By far the most debated aspect of the new plan was bond holder participation, so-called private sector involvement (PSI) in the bailout. This complex and somewhat paradoxical scheme intended to save Greece billions by restructuring much of its forthcoming bond debt actually punishes bondholders and EU taxpayers. The problem with the outstanding bond debt is the outrageous interest rates and face-value discounts Greece had to offer to induce investors to purchase the bonds. Now, not surprisingly, Greece cannot afford to pay these rates, and as each payment cycle arrives, the debt total climbs almost exponentially. The solution ---a mercifully favorable solution for Greece --- is what is referred to as debt restructuring.

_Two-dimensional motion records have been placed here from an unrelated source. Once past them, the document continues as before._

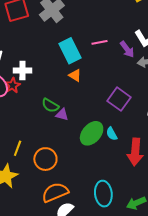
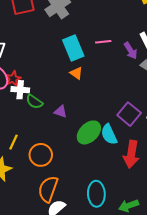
white cross: (22, 71) -> (20, 90), moved
purple square: (119, 99) -> (129, 114), moved
green semicircle: (50, 105) -> (34, 102), moved
cyan semicircle: (112, 134) -> (109, 134), size x1.5
orange semicircle: (55, 192) -> (48, 189), turned -52

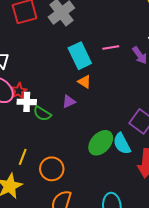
purple triangle: (61, 112) -> (69, 102), moved, turned -40

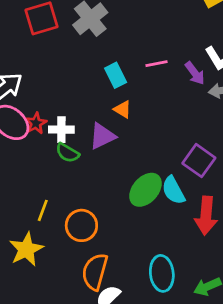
cyan rectangle: (80, 56) -> (116, 75), size x0.7
white cross: (27, 102) -> (61, 130), moved
purple triangle: (69, 102) -> (102, 136), size x1.5

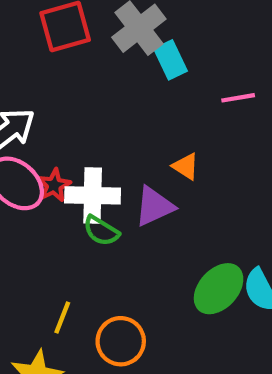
cyan rectangle: (116, 75) -> (170, 60), moved
white cross: (61, 130) -> (93, 195), size x1.4

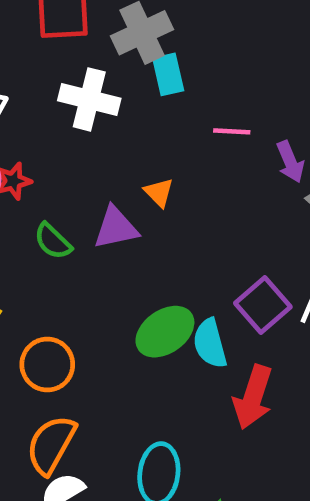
white cross: (93, 195) -> (89, 99), moved

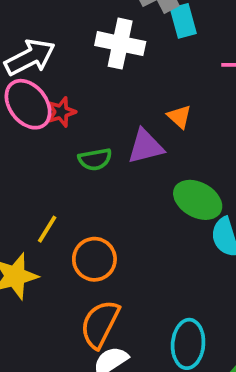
green semicircle: (53, 241) -> (95, 159), turned -52
green ellipse: (165, 332) -> (198, 200), moved, turned 66

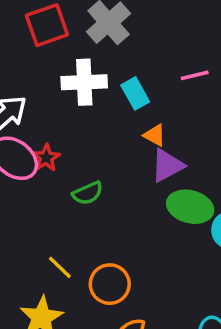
cyan rectangle: (183, 21) -> (135, 93), moved
purple triangle: (146, 147) -> (167, 165), moved
yellow line: (47, 229) -> (60, 267), turned -64

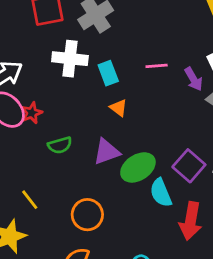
purple triangle: (167, 165) -> (107, 152), moved
green ellipse: (190, 207) -> (138, 167), turned -56
orange circle: (110, 284) -> (87, 215), moved

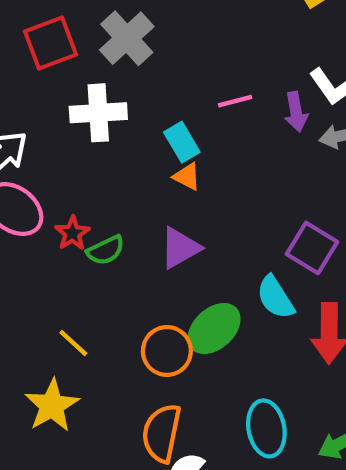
cyan rectangle: (108, 73) -> (182, 142), moved
purple arrow: (194, 79) -> (296, 112), turned 30
red star: (32, 113) -> (72, 233), moved
green ellipse: (138, 167) -> (214, 329), moved

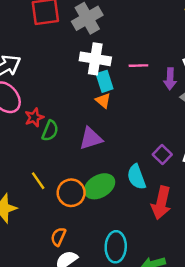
white cross: (98, 113) -> (95, 59), moved
purple square: (312, 248) -> (162, 154), size x0.7
green semicircle: (106, 250) -> (50, 131), turned -55
yellow line: (73, 343) -> (38, 181), moved
orange semicircle: (162, 433) -> (58, 237), size x0.6

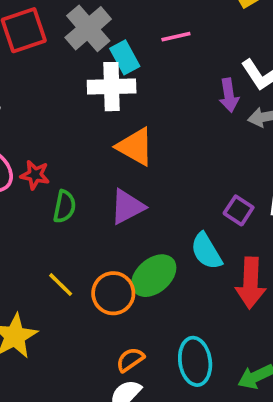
pink line: (138, 66) -> (176, 37), moved
cyan rectangle: (105, 81) -> (125, 57), moved
orange triangle: (103, 101) -> (135, 147), size x1.6
red star: (34, 117) -> (35, 175), moved, turned -30
orange semicircle: (58, 237) -> (130, 360), moved, turned 42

This means that the issuer alters the terms of the loan, or bond in this case, to be more favorable; in this case, cheaper for Greece. This, however, means the bondholders are getting the short end of the stick, about 21 percent less on average than what was stated at the time of purchase. To avoid what could become a riotous situation in the banking community, the debt restructuring program is being offered as "voluntary", as forcing the debt holders to take a hit would be nothing short of criminal. Despite being elective, the EU expects more than 90 percent of all eligible debt will be restructured in one of four offered options: three different swap plans, a rollover option, as well as some buybacks.
Now here's the rub. Except for banks that hold these bonds in their vaults, I cannot see any incentive for the individual investor to participate in these restructuring options (perhaps individuals only account for 10 percent of the outstanding debt held, and was therefore already taken into account, I am not sure). It would clearly behoove a non-institutional bond investor to take at least a small speculative position on Greek bonds when the interest rates were at all-time highs. For that investor, nothing could compel him to take a 21 percent hit unless his only other option was to not get paid at all.
Institutionally on the other hand, this is exactly what banks want to hear. €35 billion is to be used as collateral for the new bonds issued in exchange for the old, to guarantee a triple-A rating. While this does mean the interest rate is substantially lower, it also means banks in Europe are allowed to carry them on their banking books (as opposed to trading books that have more lenient debt quality requirements). For the banks, this is a welcome solution. However, for the taxpayer, this means €35 billion that could be used in other ways (and there are many in Europe today) is doomed to sit in a government vault in Athens to guarantee payout of these new bonds.
While this deal is far from ideal from every perspective, it is a leap in the right direction for a sustainable future in Greece as well as the greater European Union.